> Supplied data
□ □ □ □ □ □ □
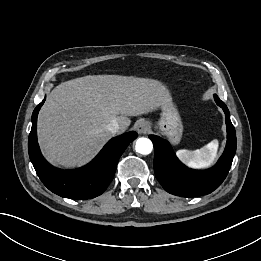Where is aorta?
<instances>
[{
    "label": "aorta",
    "mask_w": 261,
    "mask_h": 261,
    "mask_svg": "<svg viewBox=\"0 0 261 261\" xmlns=\"http://www.w3.org/2000/svg\"><path fill=\"white\" fill-rule=\"evenodd\" d=\"M135 149L136 152L147 155L152 152L153 144L148 138H139L136 141Z\"/></svg>",
    "instance_id": "obj_1"
}]
</instances>
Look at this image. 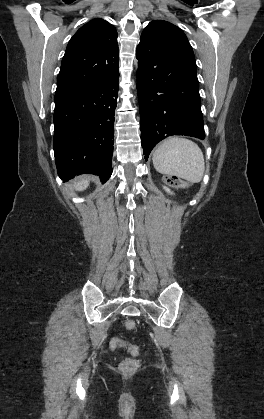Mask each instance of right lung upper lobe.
Returning a JSON list of instances; mask_svg holds the SVG:
<instances>
[{
    "label": "right lung upper lobe",
    "instance_id": "cb5924a9",
    "mask_svg": "<svg viewBox=\"0 0 264 419\" xmlns=\"http://www.w3.org/2000/svg\"><path fill=\"white\" fill-rule=\"evenodd\" d=\"M117 31L96 18L70 39L57 78L56 93L95 85L118 72Z\"/></svg>",
    "mask_w": 264,
    "mask_h": 419
}]
</instances>
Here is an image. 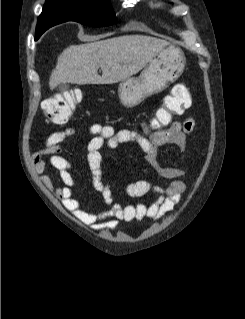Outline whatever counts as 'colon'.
<instances>
[{
	"instance_id": "colon-1",
	"label": "colon",
	"mask_w": 245,
	"mask_h": 319,
	"mask_svg": "<svg viewBox=\"0 0 245 319\" xmlns=\"http://www.w3.org/2000/svg\"><path fill=\"white\" fill-rule=\"evenodd\" d=\"M185 97V90L172 92L166 98L165 105L157 111L149 130H159L171 124L175 116L183 114L188 107L184 102ZM80 99L81 93L76 90L55 95L44 102V112L50 121L63 123L69 119Z\"/></svg>"
}]
</instances>
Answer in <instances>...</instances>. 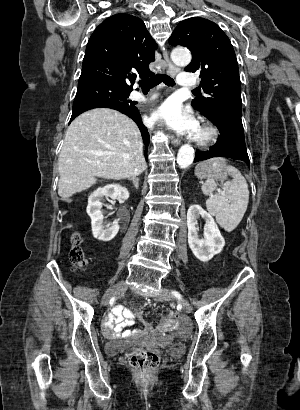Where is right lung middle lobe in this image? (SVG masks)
<instances>
[{"label":"right lung middle lobe","mask_w":300,"mask_h":410,"mask_svg":"<svg viewBox=\"0 0 300 410\" xmlns=\"http://www.w3.org/2000/svg\"><path fill=\"white\" fill-rule=\"evenodd\" d=\"M130 92L101 82H79L73 108L98 101L129 106Z\"/></svg>","instance_id":"right-lung-middle-lobe-1"}]
</instances>
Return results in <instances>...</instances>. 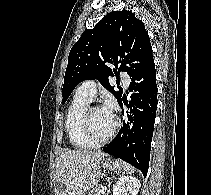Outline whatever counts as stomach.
I'll list each match as a JSON object with an SVG mask.
<instances>
[{
    "mask_svg": "<svg viewBox=\"0 0 211 195\" xmlns=\"http://www.w3.org/2000/svg\"><path fill=\"white\" fill-rule=\"evenodd\" d=\"M124 167H125V163L121 160L110 159V158L103 160L101 162V164H99L98 167L95 170H93L90 173V175L88 176L90 189L93 188L99 181L100 176H101V168H104L109 171H115V170L119 171V170H122ZM61 191H65V190L61 189ZM85 192H87V191H85ZM85 192H83L82 194H79V195H85ZM66 195H69V194H66Z\"/></svg>",
    "mask_w": 211,
    "mask_h": 195,
    "instance_id": "0dacf381",
    "label": "stomach"
}]
</instances>
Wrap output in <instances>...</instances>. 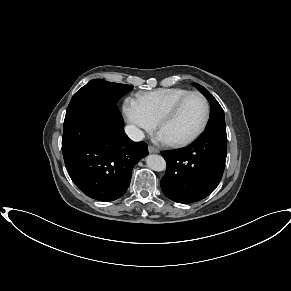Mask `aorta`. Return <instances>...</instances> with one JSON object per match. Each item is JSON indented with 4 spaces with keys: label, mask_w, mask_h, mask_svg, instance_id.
<instances>
[{
    "label": "aorta",
    "mask_w": 291,
    "mask_h": 291,
    "mask_svg": "<svg viewBox=\"0 0 291 291\" xmlns=\"http://www.w3.org/2000/svg\"><path fill=\"white\" fill-rule=\"evenodd\" d=\"M147 166L154 171H164L166 169V161L160 155H148L146 158Z\"/></svg>",
    "instance_id": "aorta-1"
}]
</instances>
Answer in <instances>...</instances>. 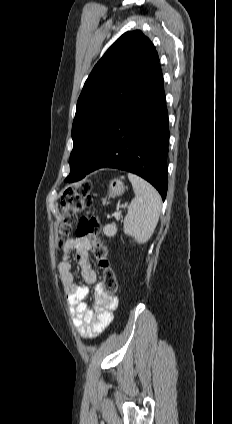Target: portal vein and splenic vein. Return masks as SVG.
Masks as SVG:
<instances>
[{
    "mask_svg": "<svg viewBox=\"0 0 232 424\" xmlns=\"http://www.w3.org/2000/svg\"><path fill=\"white\" fill-rule=\"evenodd\" d=\"M124 208H125V207H124ZM114 215H115L116 217H118V216H119V214H117V213H115Z\"/></svg>",
    "mask_w": 232,
    "mask_h": 424,
    "instance_id": "18ae733b",
    "label": "portal vein and splenic vein"
}]
</instances>
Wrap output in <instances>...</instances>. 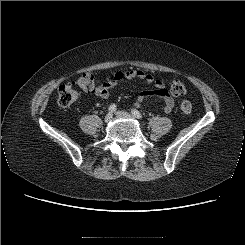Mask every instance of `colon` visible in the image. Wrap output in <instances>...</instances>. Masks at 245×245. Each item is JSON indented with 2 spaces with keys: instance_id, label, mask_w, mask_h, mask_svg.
<instances>
[{
  "instance_id": "5ec220e1",
  "label": "colon",
  "mask_w": 245,
  "mask_h": 245,
  "mask_svg": "<svg viewBox=\"0 0 245 245\" xmlns=\"http://www.w3.org/2000/svg\"><path fill=\"white\" fill-rule=\"evenodd\" d=\"M75 87L86 92L97 90L94 76L91 73H83L75 81L59 87L57 99L60 106L68 107L78 99V92ZM169 92L174 97L183 96L186 93V86L181 81H173L170 85ZM180 109L184 114L189 115L192 112V104L185 100L181 103Z\"/></svg>"
}]
</instances>
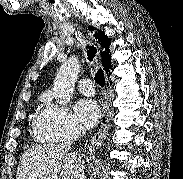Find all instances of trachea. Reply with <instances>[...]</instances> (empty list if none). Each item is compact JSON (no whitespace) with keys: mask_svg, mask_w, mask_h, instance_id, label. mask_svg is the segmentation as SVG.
Masks as SVG:
<instances>
[{"mask_svg":"<svg viewBox=\"0 0 183 179\" xmlns=\"http://www.w3.org/2000/svg\"><path fill=\"white\" fill-rule=\"evenodd\" d=\"M86 49H88L87 50L88 59L92 61L96 56L97 50L94 46H90V45L86 46ZM94 79L98 85H100L101 87L104 86L105 78H104V72L102 71V69H99L96 72Z\"/></svg>","mask_w":183,"mask_h":179,"instance_id":"trachea-1","label":"trachea"}]
</instances>
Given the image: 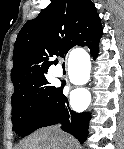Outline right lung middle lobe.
I'll list each match as a JSON object with an SVG mask.
<instances>
[{
	"mask_svg": "<svg viewBox=\"0 0 124 149\" xmlns=\"http://www.w3.org/2000/svg\"><path fill=\"white\" fill-rule=\"evenodd\" d=\"M58 88L51 86L46 76L30 85L15 88L12 95L13 131L21 135L29 119L46 107Z\"/></svg>",
	"mask_w": 124,
	"mask_h": 149,
	"instance_id": "dd1d6c3e",
	"label": "right lung middle lobe"
}]
</instances>
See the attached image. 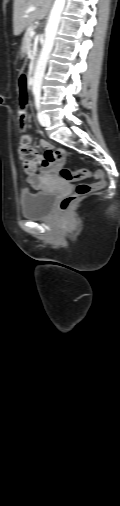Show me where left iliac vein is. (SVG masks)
I'll list each match as a JSON object with an SVG mask.
<instances>
[{
  "mask_svg": "<svg viewBox=\"0 0 120 506\" xmlns=\"http://www.w3.org/2000/svg\"><path fill=\"white\" fill-rule=\"evenodd\" d=\"M38 120H39V123L42 125V126H47L48 124V120H47V117L45 114H43L42 112H38Z\"/></svg>",
  "mask_w": 120,
  "mask_h": 506,
  "instance_id": "4c4485c4",
  "label": "left iliac vein"
}]
</instances>
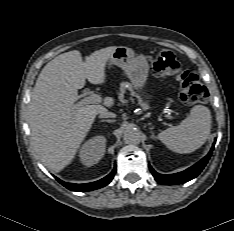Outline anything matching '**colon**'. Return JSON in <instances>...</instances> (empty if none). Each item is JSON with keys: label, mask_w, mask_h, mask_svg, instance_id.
Segmentation results:
<instances>
[{"label": "colon", "mask_w": 234, "mask_h": 231, "mask_svg": "<svg viewBox=\"0 0 234 231\" xmlns=\"http://www.w3.org/2000/svg\"><path fill=\"white\" fill-rule=\"evenodd\" d=\"M153 72L160 77L174 76L179 80V97L185 105L203 103L208 91L192 71H183L177 58L171 51H161L152 63Z\"/></svg>", "instance_id": "obj_1"}]
</instances>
□ □ □ □ □ □ □
> Task details
Every line from the one containing "Outline anything matching" through the end of the entries above is to be copied exactly; pictures are to be left out.

> Written solution
Outline anything matching '**colon**'. Return JSON in <instances>...</instances> (empty if none). Each item is JSON with keys: label, mask_w, mask_h, mask_svg, instance_id.
Segmentation results:
<instances>
[{"label": "colon", "mask_w": 234, "mask_h": 231, "mask_svg": "<svg viewBox=\"0 0 234 231\" xmlns=\"http://www.w3.org/2000/svg\"><path fill=\"white\" fill-rule=\"evenodd\" d=\"M153 72L160 77L174 76L179 80V97L185 105L203 103L208 91L192 71H183L177 58L171 51H161L152 63Z\"/></svg>", "instance_id": "obj_1"}]
</instances>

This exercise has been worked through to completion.